O Romeo, Romeo! wherefore art thou Romeo?

Deny thy father and refuse thy name;

Or, if thou wilt not, be but sworn my love,

And I'll no longer be a Capulet.



[Aside] Shall I hear more, or shall I speak at this?



'Tis but thy name that is my enemy;

Thou art thyself, though not a Montague.

What's Montague? It is nor hand, nor foot,

Nor arm, nor face, nor any other part

Belonging to a man. O, be some other name!
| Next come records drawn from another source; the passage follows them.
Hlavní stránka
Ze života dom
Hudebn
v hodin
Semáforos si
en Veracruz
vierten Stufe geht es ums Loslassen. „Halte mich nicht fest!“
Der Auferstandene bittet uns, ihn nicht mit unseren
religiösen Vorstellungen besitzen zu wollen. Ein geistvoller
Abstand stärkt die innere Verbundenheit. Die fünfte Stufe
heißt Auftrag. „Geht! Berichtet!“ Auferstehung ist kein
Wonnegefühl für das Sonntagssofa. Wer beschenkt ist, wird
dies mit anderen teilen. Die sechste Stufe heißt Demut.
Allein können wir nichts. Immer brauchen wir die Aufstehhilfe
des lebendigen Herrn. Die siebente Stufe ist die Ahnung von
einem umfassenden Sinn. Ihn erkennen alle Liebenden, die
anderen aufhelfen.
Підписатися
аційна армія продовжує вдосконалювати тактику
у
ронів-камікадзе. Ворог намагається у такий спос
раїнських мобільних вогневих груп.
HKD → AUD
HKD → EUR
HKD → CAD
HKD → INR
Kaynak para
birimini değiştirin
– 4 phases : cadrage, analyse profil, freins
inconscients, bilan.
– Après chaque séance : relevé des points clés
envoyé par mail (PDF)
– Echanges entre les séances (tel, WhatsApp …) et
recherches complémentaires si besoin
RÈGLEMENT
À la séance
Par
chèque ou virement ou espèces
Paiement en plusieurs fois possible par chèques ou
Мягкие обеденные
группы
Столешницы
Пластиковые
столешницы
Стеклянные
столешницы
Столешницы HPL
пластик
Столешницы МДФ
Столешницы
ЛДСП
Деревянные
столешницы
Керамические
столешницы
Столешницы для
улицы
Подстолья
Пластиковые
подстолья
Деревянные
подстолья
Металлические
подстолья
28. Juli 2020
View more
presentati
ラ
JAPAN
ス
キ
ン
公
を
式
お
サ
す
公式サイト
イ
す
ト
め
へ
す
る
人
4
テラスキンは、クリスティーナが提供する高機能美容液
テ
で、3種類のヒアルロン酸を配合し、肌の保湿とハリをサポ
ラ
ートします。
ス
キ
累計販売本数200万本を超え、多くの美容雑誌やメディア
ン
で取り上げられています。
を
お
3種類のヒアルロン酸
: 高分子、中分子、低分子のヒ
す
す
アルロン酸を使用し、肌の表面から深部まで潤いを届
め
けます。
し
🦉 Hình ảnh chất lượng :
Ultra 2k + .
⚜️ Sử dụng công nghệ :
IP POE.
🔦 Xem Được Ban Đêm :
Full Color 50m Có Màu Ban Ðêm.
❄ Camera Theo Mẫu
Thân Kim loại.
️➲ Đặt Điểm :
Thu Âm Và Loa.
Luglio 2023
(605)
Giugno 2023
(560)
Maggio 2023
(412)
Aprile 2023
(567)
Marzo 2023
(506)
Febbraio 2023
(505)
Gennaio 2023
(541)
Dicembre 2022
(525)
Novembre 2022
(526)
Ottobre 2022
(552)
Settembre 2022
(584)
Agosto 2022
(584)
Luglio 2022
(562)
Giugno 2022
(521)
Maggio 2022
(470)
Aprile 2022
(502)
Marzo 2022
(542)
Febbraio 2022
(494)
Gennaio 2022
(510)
What's in a name? That which we call a rose

By any other name would smell as sweet;

So Romeo would, were he not Romeo call'd,

Retain that dear perfection which he owes

Without that title. Romeo, doff thy name,

And for that name which is no part of thee

Take all myself.



I take thee at thy word:

Call me but love, and I'll be new baptized;

Henceforth I never will be Romeo.

For those of you who snoozed through your English Language Arts classes or grew up believing that Shakespeare wasn’t interesting..dare I say boring even: firstly, shame on you! And secondly, if we can just be real for a second, it was probably because you didn’t have a teacher who was doing what they needed to help you understand the language and actually realize the absolute treasure and gift that Shakespeare was. Any who, as I step down from my English literature education soapbox, allow me to be that teacher for you today and break down the meaning of these lines.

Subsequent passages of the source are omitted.